The configuration module of Rebar

Raph Levien <raph@acm.org>
31 Mar 2000

This document describes the configuration and dependency analysis modules of Rebar, a proposal for the SC Build and SC Config sections of the Software Carpentry design competition. These modules fall under the SC Config category. A separate submission covers the Build module. That document should be read after this one.

Rebar is a radically simple proposal, motivated in large part by the needless complexity of the existing toolset. One can expect many advantages of this simplicity. Further, if the design is found to err on the side of too simple, it should be easy to add needed features later.

A great deal of the needless complexity of the existing make/autoconf toolset comes from improper factorization of the problem. The Rebar design addresses this by proposing a single tool to take on the functions traditionally performed by both make and autoconf, as well as automake, libtool, and the gnome-config. The Rebar design is quite simple in spite of the ambitious scope.

The operation of Rebar on a project consists of three phases:

  1. Resolving system-dependent configuration parameters.
  2. Analyzing the dependencies of the project.
  3. Resolving these dependencies.

This document covers the first two steps, as these are the functions corresponding most closely to the role of autoconf and friends in the traditional toolset.

Interface

The interface at the heart of Rebar is the project file. This file contains a description of all targets in the project in a declarative format. The syntax is XML-based and is designed to be very simple. A specific goal is that many tools besides Rebar can process the format easily, including visualizing it in a graphical user interface, analyzing it, etc. Hence the first radical simplification: the project file contains no code.

Namespaces

The configuration module of Rebar depends on resolving names in three namespaces. First, system-dependent configuration parameters (such as byte order, word size, and so on) get resolved into actual values. Second, the location of libraries is resolved. Third, the actual commands needed to compile targets are resolved from the declarative descriptions in the project file.

Some of these namespaces will require coordination to avoid collisions. To this end, the namespace of libraries is hierarchical, so that for example Gnome/libxml can exist without conflict with any other library named libxml. Obviously, each level of the hierarchy must be managed to remain collision-free.

Namespace lookup vs. checking

The Imake mechanism for configuring X is based on looking up configuration variables in a system-specific configuration file (for example, /usr/X11R6/lib/X11/config/linux.cf on my system).

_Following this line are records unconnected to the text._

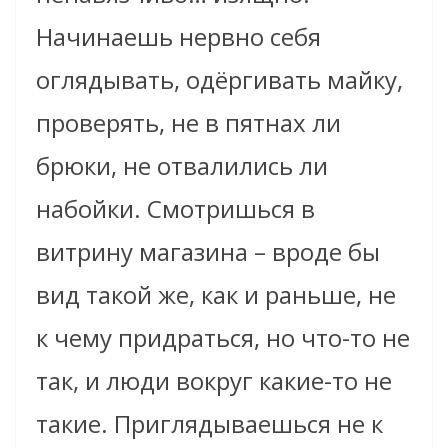
Начинаешь нервно себя
оглядывать, одёргивать майку,
проверять, не в пятнах ли
брюки, не отвалились ли
набойки. Смотришься в
витрину магазина – вроде бы
вид такой же, как и раньше, не
к чему придраться, но что-то не
так, и люди вокруг какие-то не
такие. Приглядываешься не к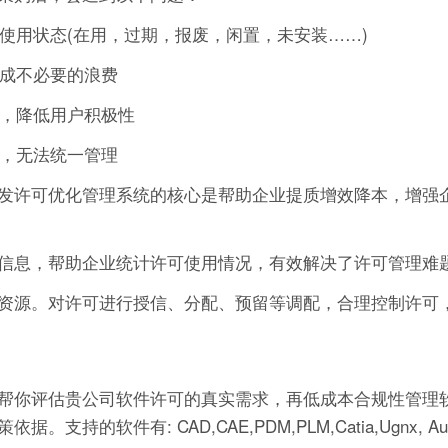
的使用状态(在用，过期，报废，闲置，未安装……)
造成不必要的浪费
作，降低用户积极性
可，无法统一管理
发许可优化管理系统的核心是帮助企业提质增效降本，增强
信息，帮助企业统计许可使用情况，有效解决了许可管理难
资源。对许可进行授信、分配、预留等调配，合理控制许可
帮你评估贵公司软件许可的真实需求，再低成本合规性管理软
有: CAD,CAE,PDM,PLM,Catia,Ugnx, AutoCA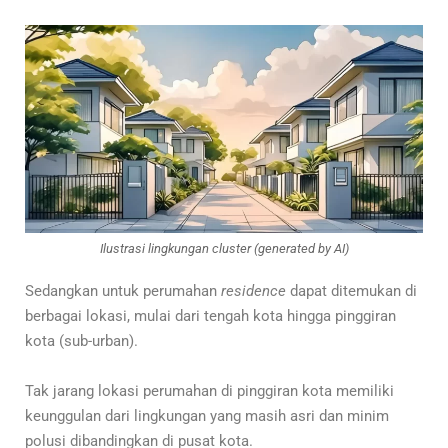
Ilustrasi lingkungan cluster (generated by AI)
Sedangkan untuk perumahan
residence
dapat ditemukan di
berbagai lokasi, mulai dari tengah kota hingga pinggiran
kota (sub-urban).
Tak jarang lokasi perumahan di pinggiran kota memiliki
keunggulan dari lingkungan yang masih asri dan minim
polusi dibandingkan di pusat kota.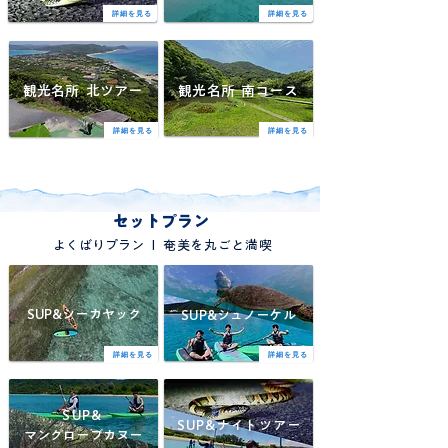
詳細を見る
詳細を見る
観光名所 北ツアー
観光名所 南コース
詳細を見る
詳細を見る
セットプラン
I
よくばりプラン
​奄美を丸ごと満喫
SUP&シーカヤック
SUP&シュノーケル
詳細を見る
詳細を見る
SUP&
SUP&ナイトツアー
マングローブカヌー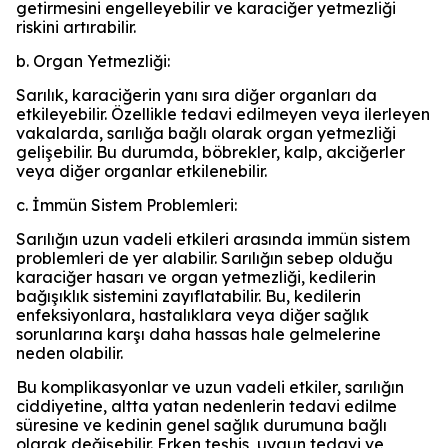
getirmesini engelleyebilir ve karaciğer yetmezliği
riskini artırabilir.
b. Organ Yetmezliği:
Sarılık, karaciğerin yanı sıra diğer organları da
etkileyebilir. Özellikle tedavi edilmeyen veya ilerleyen
vakalarda, sarılığa bağlı olarak organ yetmezliği
gelişebilir. Bu durumda, böbrekler, kalp, akciğerler
veya diğer organlar etkilenebilir.
c. İmmün Sistem Problemleri:
Sarılığın uzun vadeli etkileri arasında immün sistem
problemleri de yer alabilir. Sarılığın sebep olduğu
karaciğer hasarı ve organ yetmezliği, kedilerin
bağışıklık sistemini zayıflatabilir. Bu, kedilerin
enfeksiyonlara, hastalıklara veya diğer sağlık
sorunlarına karşı daha hassas hale gelmelerine
neden olabilir.
Bu komplikasyonlar ve uzun vadeli etkiler, sarılığın
ciddiyetine, altta yatan nedenlerin tedavi edilme
süresine ve kedinin genel sağlık durumuna bağlı
olarak değişebilir. Erken teşhis, uygun tedavi ve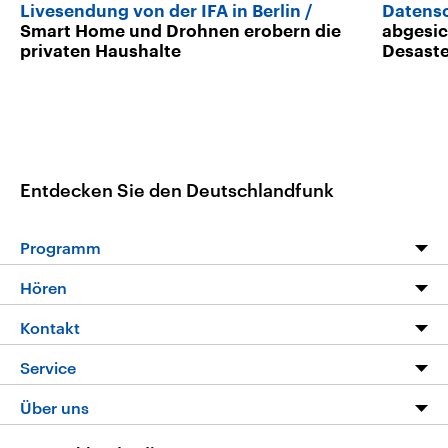
Livesendung von der IFA in Berlin
Datens
Smart Home und Drohnen erobern die
abgesic
privaten Haushalte
Desast
Entdecken Sie den Deutschlandfunk
Programm
Programm
Hören
Alle Sendungen
Livestream
Kontakt
Die Nachrichten
Audios
Hörerservice
Service
Nachrichtenleicht
Podcasts
Social Media
FAQ
Über uns
Neue Beiträge auf dlf.de
Deutschlandfunk App
Newsletter
Deutschlandradio
Themen-Schwerpunkte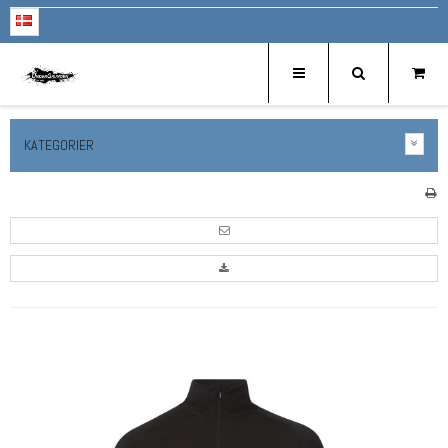
KATEGORIER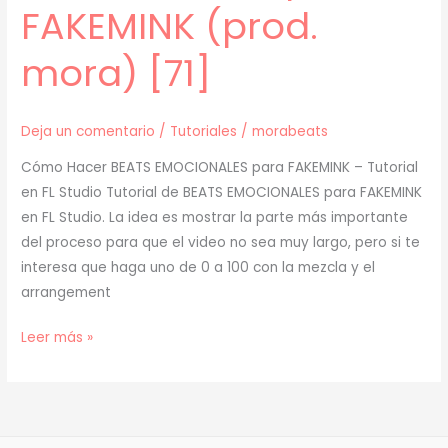
FAKEMINK (prod.
mora) [71]
Deja un comentario
/
Tutoriales
/
morabeats
Cómo Hacer BEATS EMOCIONALES para FAKEMINK – Tutorial
en FL Studio Tutorial de BEATS EMOCIONALES para FAKEMINK
en FL Studio. La idea es mostrar la parte más importante
del proceso para que el video no sea muy largo, pero si te
interesa que haga uno de 0 a 100 con la mezcla y el
arrangement
[
Leer más »
TUTORIAL
]
Cómo
Hacer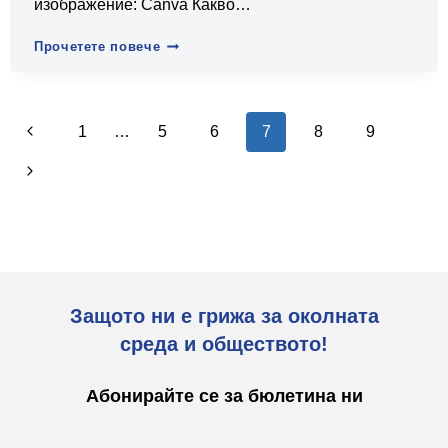
изображение: Canva Какво…
Устойчиво
Прочетете повече
развитие
и
околната
Навигация
среда
Предишна
1
…
5
6
7
8
9
на
страница
Следваща
страницата
страница
Защото ни е грижа за околната
среда и обществото!
Абонирайте се за бюлетина ни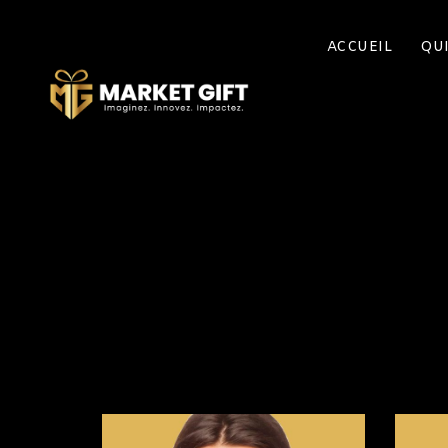
ACCUEIL
QU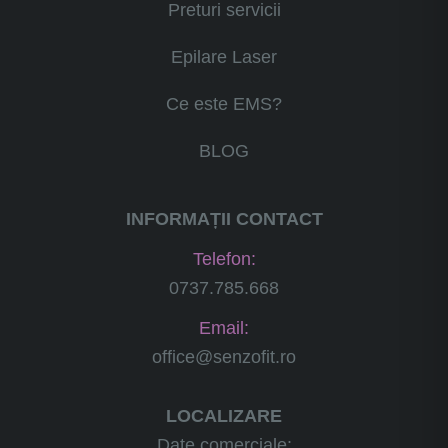
Preturi servicii
Epilare Laser
Ce este EMS?
BLOG
INFORMAȚII CONTACT
Telefon:
0737.785.668
Email:
office@senzofit.ro
LOCALIZARE
Date comerciale: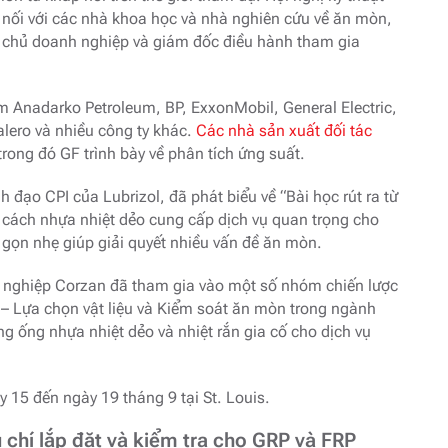
ết nối với các nhà khoa học và nhà nghiên cứu về ăn mòn,
c, chủ doanh nghiệp và giám đốc điều hành tham gia
 Anadarko Petroleum, BP, ExxonMobil, General Electric,
alero và nhiều công ty khác.
Các nhà sản xuất đối tác
trong đó GF trình bày về phân tích ứng suất.
h đạo CPI của Lubrizol, đã phát biểu về “Bài học rút ra từ
n cách nhựa nhiệt dẻo cung cấp dịch vụ quan trọng cho
gọn nhẹ giúp giải quyết nhiều vấn đề ăn mòn.
 nghiệp Corzan đã tham gia vào một số nhóm chiến lược
 Lựa chọn vật liệu và Kiểm soát ăn mòn trong ngành
 ống nhựa nhiệt dẻo và nhiệt rắn gia cố cho dịch vụ
15 đến ngày 19 tháng 9 tại St. Louis.
 chí lắp đặt và kiểm tra cho GRP và FRP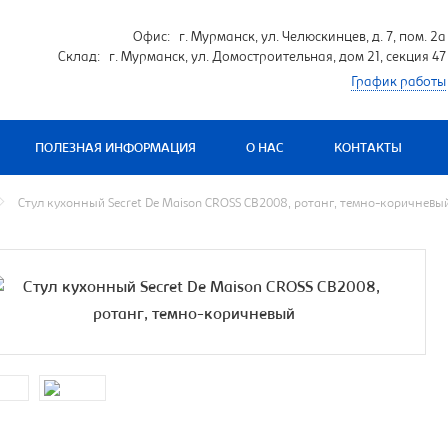
Офис: г. Мурманск, ул. Челюскинцев, д. 7, пом. 2а
Склад: г. Мурманск, ул. Домостроительная, дом 21, секция 47
График работы
ПОЛЕЗНАЯ ИНФОРМАЦИЯ
О НАС
КОНТАКТЫ
Стул кухонный Secret De Maison CROSS CB2008, ротанг, темно-коричневы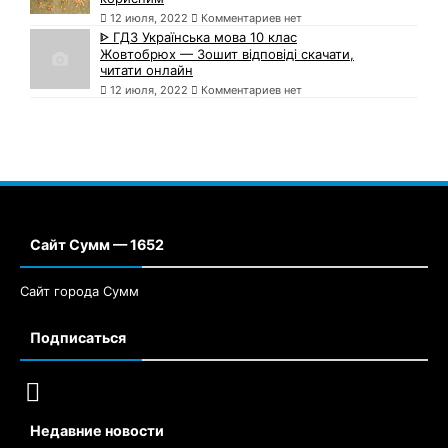
12 июля, 2022
Комментариев нет
ᐈ ГДЗ Українська мова 10 клас
Жовтобрюх — Зошит відповіді скачати,
читати онлайн
12 июля, 2022
Комментариев нет
Сайт Сумм — 1652
Сайт города Сумм
Подписаться
Недавние новости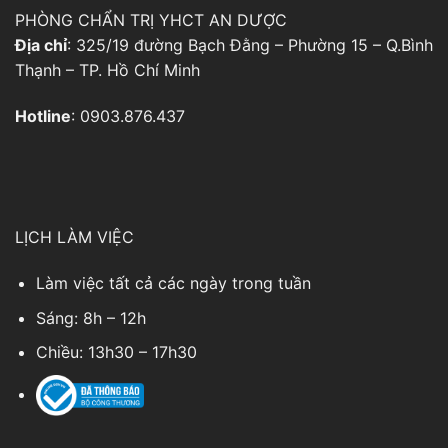
PHÒNG CHẨN TRỊ YHCT AN DƯỢC
Địa chỉ
: 325/19 đường Bạch Đằng – Phường 15 – Q.Bình
Thạnh – TP. Hồ Chí Minh
Hotline
: 0903.876.437
LỊCH LÀM VIỆC
Làm việc tất cả các ngày trong tuần
Sáng: 8h – 12h
Chiều: 13h30 – 17h30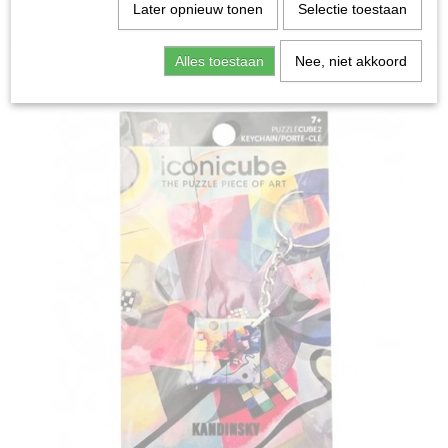
Home
>
Spellen & Puzzels
>
Iconicube - Kandinski -
Later opnieuw tonen
Selectie toestaan
PC2K - Breinbreker
Alles toestaan
Nee, niet akkoord
Bordspellen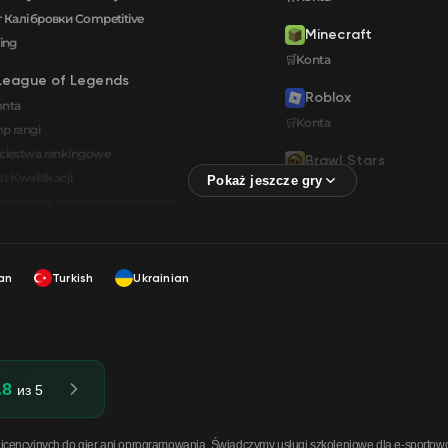
 Калібровки Сompetitive
Minecraft
ing
🛒Konta
League of Legends
Roblox
onta
🛒Konta
p rangi
cięstwa rankingowe
Brawl Stars
t Kwalifikacji
🛒Konta
cnienie mistrzostwa bohatera
an
Turkish
Ukrainian
.8
из 5
cencyjnych do gier ani oprogramowania. Świadczymy usługi szkoleniowe dla e-sportowców, 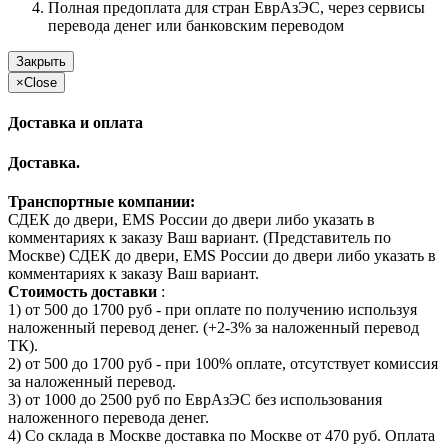
Полная предоплата для стран ЕврАзЭС, через сервисы
перевода денег или банковским переводом
Закрыть
×
Close
Доставка и оплата
Доставка.
Транспортные компании:
СДЕК до двери, EMS России до двери либо указать в
комментариях к заказу Ваш вариант. (Представитель по
Москве) СДЕК до двери, EMS России до двери либо указать в
комментариях к заказу Ваш вариант.
Стоимость доставки
:
1) от 500 до 1700 руб - при оплате по получению используя
наложенный перевод денег. (+2-3% за наложенный перевод
ТК).
2) от 500 до 1700 руб - при 100% оплате, отсутствует комиссия
за наложенный перевод.
3) от 1000 до 2500 руб по ЕврАзЭС без использования
наложенного перевода денег.
4) Со склада в Москве доставка по Москве от 470 руб. Оплата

By contrast, autoconf eschews a system-dependent config file and instead determines the values of the configuration parameters by checking at ./configure-time.

Both approaches have their merits, and Rebar will support both. In particular, lookup enables cross-building (an extension of cross-compilation) if the config file for the target system is available. Conversely, performing the checking detects problems when the config file is out of sync with the actual state of the system, a common problem noted with Imake.

Version management

A major problem faced by modern software projects is version management, especially across modules such as libraries. It is quite common for different applications on a system to require different versions of the same library. A number of mechanisms are in place to try to deal with this issue, but they are all quite error-prone, and many are dependent on the specifics of version numbering specified by the dynamic loading library mechanism of the underlying operating system (such as the soname mechanism inherited by Linux from Sun).

Rebar proposes an extremely simple, yet hopefully effective and reliable technique for managing these multiple versions. Basically, each version of a module declares a version range of previous versions with which it is compatible. Separate version ranges for binary and source compatibilty may be declared if desired.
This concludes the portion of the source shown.